Friday,15 December, 2017
Current issue | Issue 1372, (7 - 13 December 2017)
Friday,15 December, 2017
Issue 1372, (7 - 13 December 2017)

Ahram Weekly

Germany on indefinite pause

In the wake of inconclusive election results German politics have been in deadlock, creating the largest crisis in German politics since the country’s reunification, writes Salma Nosseir from Berlin

 

Germany on indefinite pause
Germany on indefinite pause

The results of the recent German federal elections indicated that a tough time was approaching for the otherwise stable German political scene. However, no one could have predicted that the process would come to a deadlock and create the biggest crisis in German politics since the country’s reunification in 1990.

Current German Chancellor Angela Merkel and her conservative coalition of the Christian Democratic Union/Christian Social Union (CDU/CSU) Parties came out as the winners, receiving 32.9 per cent of the votes. However, this was little reason to celebrate, as the CDU/CSU lost eight per cent of its votes compared to the previous elections, making this their worst election results since 1949.

Their current coalition partner, the Social Democratic Party (SPD), received only 20 per cent of the votes, making this its worst election results since World War II.

For the first time in a long time, a new party managed to receive more than the required five per cent threshold of the votes to enter parliament. The extreme-right populist party Alternative for Germany (AfD) managed to secure 12.6 per cent of the votes in the elections and with that entered the German federal parliament for the first time since its establishment.

According to the polls, German voters, specifically those who had voted for the AfD, had voted based on a protest against the current political situation in Germany and not because of any deeply held support for the AfD.

The AfD managed to mobilise previous non-voters, highlighting once again that frustration towards the way politics has been conducted in the past has an appeal for a large section of the population.

Partially because of this and his own Party’s losses, SPD leader Martin Schulz had already declared his party’s intention to go into opposition and refusal to form another grand coalition with the CDU/CSU.
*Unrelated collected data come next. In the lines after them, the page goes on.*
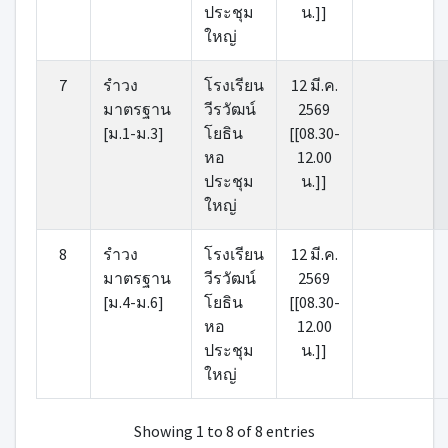
ประชุม
น.]]
ใหญ่
7
รําวง
โรงเรียน
12 มี.ค.
มาตรฐาน
วีรวัฒน์
2569
[ม.1-ม.3]
โยธิน
[[08.30-
หอ
12.00
ประชุม
น.]]
ใหญ่
8
รําวง
โรงเรียน
12 มี.ค.
มาตรฐาน
วีรวัฒน์
2569
[ม.4-ม.6]
โยธิน
[[08.30-
หอ
12.00
ประชุม
น.]]
ใหญ่
Showing 1 to 8 of 8 entries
 Many party members have been interpreting the SPD losses and the gains for the AfD as a reflection of how parties in Germany have turned into representing one ideological point of view. Instead of presenting themselves as social democrats in the previous legislative parliament, the SPD participated in conservative policies as part of the party’s coalition agreement with the CDU/CSU.
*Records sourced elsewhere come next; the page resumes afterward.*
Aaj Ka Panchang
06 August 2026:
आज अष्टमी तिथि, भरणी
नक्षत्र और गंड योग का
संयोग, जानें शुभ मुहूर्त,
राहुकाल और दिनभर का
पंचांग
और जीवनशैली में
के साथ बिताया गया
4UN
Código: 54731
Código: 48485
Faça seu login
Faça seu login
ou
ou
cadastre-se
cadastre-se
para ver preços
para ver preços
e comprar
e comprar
With the SPD now refusing to be part of a new governmental majority and the AfD being sidelined in the negotiations and political processes, the only viable coalition could be a “Jamaica coalition” that would consist of the CDU/CSU, the Greens and the Free Democratic Party (FDP) and named after these parties’ colours and those of the Jamaican flag.

However, preliminary talks between the four parties have failed due to irreconcilable differences, and the FDP later dropped out, with its leader Christian Lindner declaring it was better not to rule at all than to rule badly.

This leaves the CDU/CSU with only three options: ruling as a minority government, forming another grand coalition, or calling new elections. Merkel has already declared that she would rather call new elections than rule at the head of a minority government, citing legitimacy, cost and effectiveness as the reasons for her view.

This in turn leads to only two options, neither of which is ideal and highlighting once again the difficult phase the normally stable German political system is currently going through.

On the one hand, the biggest losers in the elections are being publicly asked to change their stance on forming a coalition. German President Frank-Walter Steinmeier is also in a position to play a key role, since now that Merkel is only acting chancellor it is up to the president to decide on how to proceed.

Steinmeier has already called upon the SPD to reconsider its stance about going into opposition and to think about the “bigger issues at stake.” Schulz has declared that he would be willing to rethink his stance, but worries of party members being dissatisfied are holding him back from making any promises.

So far he has only agreed to put the question up to a vote for party members to decide and has already said that internal debates are expected to happen only in early January.

Until the SPD makes its decision and negotiations end with a coalition deal, the country is on standby. The budget must be announced in December, and only an elected government is allowed to decide on it, meaning that it will be delayed even further than is already the case.

This has not been helping with the public’s perception of an establishment that it deems inefficient and incapable of representing voters’ demands. Even if the SPD agrees to a coalition, it would be naïve to assume that its support will come cheap. The party is in a position where it has a lot of leverage, and it is bound to use it.

If the coalition option fails, the president will have to call for new elections. This will not only be costly and potentially risky, but it could also signal to German citizens, and also to the rest of the world, that the German political system is too fragmented to reach consensus even in the face of extreme-right threats and the refugee crisis that is straining the country.

The elections and their run-up were tense and filled with uncertainty about how voters would react to developments in the country. Whereas the results led both to a sigh of relief and a reason to worry, perhaps the most worrying aspect of the whole fiasco has been the inability of German political leaders to reach a consensus and to put national priorities ahead of their own party agendas.